The panelists addressed questions on the cost of deregulation to the PT profession, and whether the APTA and state governing bodies also do enough to influence how regulations are written and applied-and if they should be involved at all.

"The problem is there are too many regulations," Dr. Benz opined. "The pendulum should begin to swing the other way. Only nuclear power control seems to have more than our profession." Dr. Benz said another problem is that bureaucrats to make the rules are "far removed from the therapists and their patients. Autonomy in PT should unshackle practitioners from added rules."

But Dr. Levine said an overabundance of too ambitious regulations "is a myth, a misperception. We can't have things both ways. What we are paid to do is based on one-to-one care of therapist to patient. We can't be paid as if we are doing the service and also are able to use care extenders for example." Through physician-fee regulations and coding on one-to-one care and incident-to examples, others end up determining how PTs get paid, he admitted. "It's like auto insurance. But we can still define how we want to practice; APTA has a position that only PTs and PTAs can provide services."

But regulations end up limiting the profession, Dr. Benz countered. "Physicians don't limit themselves (in payment) in this respect, but PT does," thanks in essence to over-regulation.

Both panelists agreed that the profession needs to better police itself in order to mitigate some rules and that most clinicians try to do the right thing regardless of how they are governed by regs. They also concurred that in some ways, the cost to the profession of not having at least some payment/fraud regulations would be much higher than the costs of implementing regulations and teaching therapists to follow them.

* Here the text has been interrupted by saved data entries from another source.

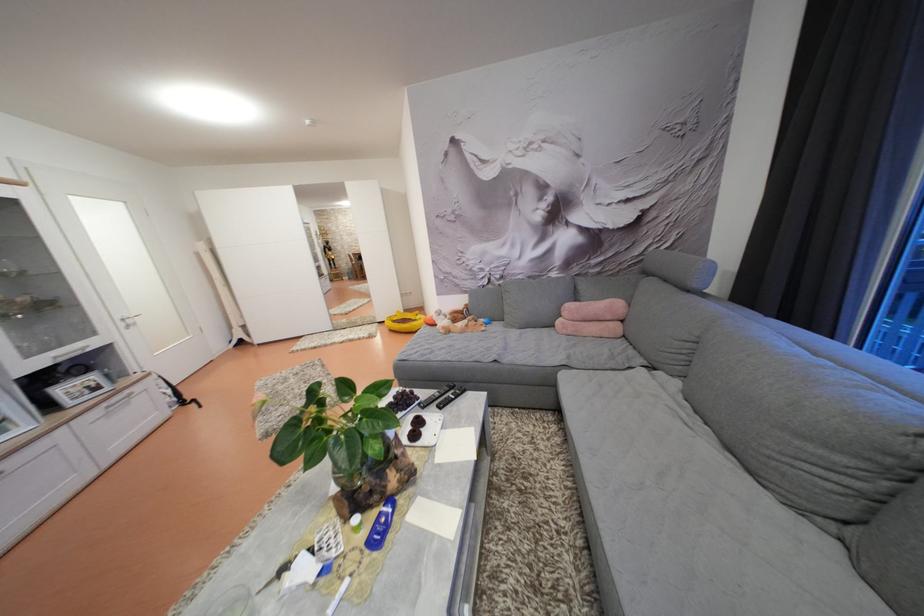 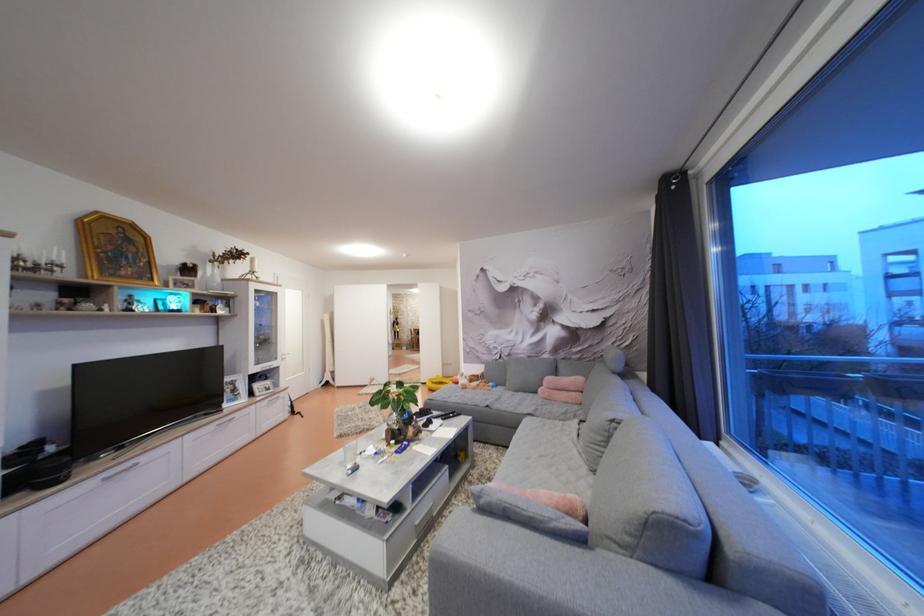 Locate, in the second image, the point that corresponds to (578,310) in the first image.

(556, 384) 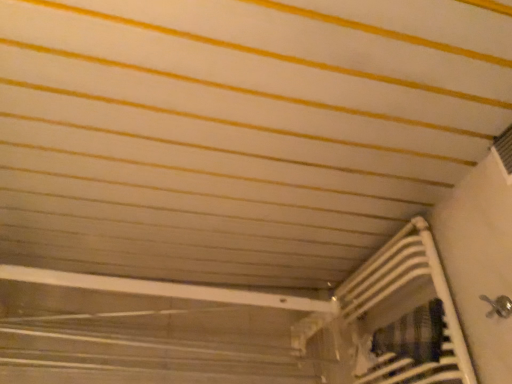 This screenshot has height=384, width=512. What do you see at coordinates (393, 320) in the screenshot?
I see `plaid fabric bunk bed at lower right` at bounding box center [393, 320].

Image resolution: width=512 pixels, height=384 pixels. In order to click on plaid fabric bunk bed at lower right in this screenshot , I will do `click(393, 320)`.

Find the location of a particular element. plaid fabric bunk bed at lower right is located at coordinates (393, 320).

The "Current Controversies: Rothstein Debate" was established annually in memory of Jules Rothstein, PT, PhD, FAPTA, Editor-in-Chief Emeritus of the Journal of Physical Therapy.


The issue isn't the amount of regulation, its the quality of the regulation and is it meeting its intended purpose?  

When I cannot charge a manual therapy and a therapeutic activity in the same session and no one can give me a good reason  why and gosh darn it, some people need a manual procedure and then need to do some type of activity to restore their function after....this is where regulation breaks down and misses its intended target.

When a comma leads to controversy over who gets which share of the intervention...this is where regulation breaks down and misses its intended target.

When I have to sit there with my patient one on one while they spend ten minutes on the bike because I cannot "double" my patients without severe reduction in payment...this is where regulation breaks down and misses its intended target.  I should be paid for my expertise and outcomes and not by how closely I watch someone exercise.